What Is a Very Low-Calorie Diet?

very low calorie diet

Verywell / Debbie Burkhoff 

A very low-calorie diet (VLCD) is a rapid weight-loss program in which calories are severely restricted. VLCDs are often used to help obese patients achieve significant, short-term weight loss as part of a comprehensive weight-loss program. Because food intake is so limited and calories are restricted to about 800 a day, very low-calorie diets should only be followed in certain cases and must be supervised by a doctor.

What Experts Say

"A very low-calorie diet is a medically supervised plan eliciting rapid weight loss in those with a high BMI. Because patients eat 800 calories or less per day, it should only be done under a doctor’s supervision and paired with specialty foods to prevent nutrient deficiencies."
Chrissy Carroll, RD, MPH


The very low-calorie diet was developed in the 1970s for patients whose body mass index (BMI) is 30 or higher—people who need to lose weight quickly because of the health consequences of their obesity.
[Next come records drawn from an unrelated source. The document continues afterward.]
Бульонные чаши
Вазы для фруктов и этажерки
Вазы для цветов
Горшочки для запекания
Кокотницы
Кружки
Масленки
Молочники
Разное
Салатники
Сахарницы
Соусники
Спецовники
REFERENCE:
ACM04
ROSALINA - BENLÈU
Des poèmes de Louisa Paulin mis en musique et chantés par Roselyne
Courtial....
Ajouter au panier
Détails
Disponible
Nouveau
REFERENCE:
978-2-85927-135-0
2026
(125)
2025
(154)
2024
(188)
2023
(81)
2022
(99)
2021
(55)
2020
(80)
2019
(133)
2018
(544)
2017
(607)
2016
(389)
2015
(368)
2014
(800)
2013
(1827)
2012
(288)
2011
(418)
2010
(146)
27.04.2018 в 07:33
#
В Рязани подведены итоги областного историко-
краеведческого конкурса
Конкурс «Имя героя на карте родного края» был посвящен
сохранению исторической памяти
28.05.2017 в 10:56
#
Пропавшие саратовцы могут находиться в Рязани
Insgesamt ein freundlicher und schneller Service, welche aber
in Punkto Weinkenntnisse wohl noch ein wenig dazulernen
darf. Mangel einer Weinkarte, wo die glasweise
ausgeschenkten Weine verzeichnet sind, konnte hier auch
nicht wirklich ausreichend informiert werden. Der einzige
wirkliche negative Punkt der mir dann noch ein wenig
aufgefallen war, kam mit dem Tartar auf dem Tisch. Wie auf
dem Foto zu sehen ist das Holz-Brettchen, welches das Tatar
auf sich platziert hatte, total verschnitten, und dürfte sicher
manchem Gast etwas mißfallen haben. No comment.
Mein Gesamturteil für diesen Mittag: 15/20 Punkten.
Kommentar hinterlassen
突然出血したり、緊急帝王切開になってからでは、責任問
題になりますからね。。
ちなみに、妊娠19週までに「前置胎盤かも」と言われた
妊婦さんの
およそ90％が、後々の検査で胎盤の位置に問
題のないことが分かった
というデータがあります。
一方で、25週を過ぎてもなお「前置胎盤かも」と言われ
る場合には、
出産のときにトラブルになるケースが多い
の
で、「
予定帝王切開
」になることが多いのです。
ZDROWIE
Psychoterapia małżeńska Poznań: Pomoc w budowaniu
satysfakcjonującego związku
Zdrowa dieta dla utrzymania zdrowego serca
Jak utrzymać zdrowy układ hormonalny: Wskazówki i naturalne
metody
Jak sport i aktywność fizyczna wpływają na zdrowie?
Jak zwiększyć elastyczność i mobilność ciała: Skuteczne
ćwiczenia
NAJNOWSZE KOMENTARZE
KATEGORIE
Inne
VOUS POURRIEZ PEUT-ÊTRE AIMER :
VLC diets are not normally used for patients with a BMI between 27 and 30 unless they have medical conditions related to their weight, such as diabetes or high blood pressure.

Very low-calorie diets are not usually prescribed for children or teens. They are also not usually considered appropriate for older people due to potential side effects, pre-existing medical conditions, and/or medication needs. Your physician will decide whether or not a very low-calorie diet is appropriate for you.

How It Works

Very low-calorie diets are designed to produce rapid weight loss at the beginning of a weight-loss program. An obese patient can expect to lose about 3 to 5 pounds per week while following a very low-calorie diet. The average weight loss for a 12-week VLCD is about 44 pounds. This amount of weight loss can significantly improve obesity-related medical conditions, such as diabetes, high blood pressure, and high cholesterol.

Within three to six months, a patient may be able to lose about 15 percent to 25 percent of their initial weight if they start with a very low-calorie diet and transition to a healthy lifestyle, a calorie-controlled eating plan, and an exercise program.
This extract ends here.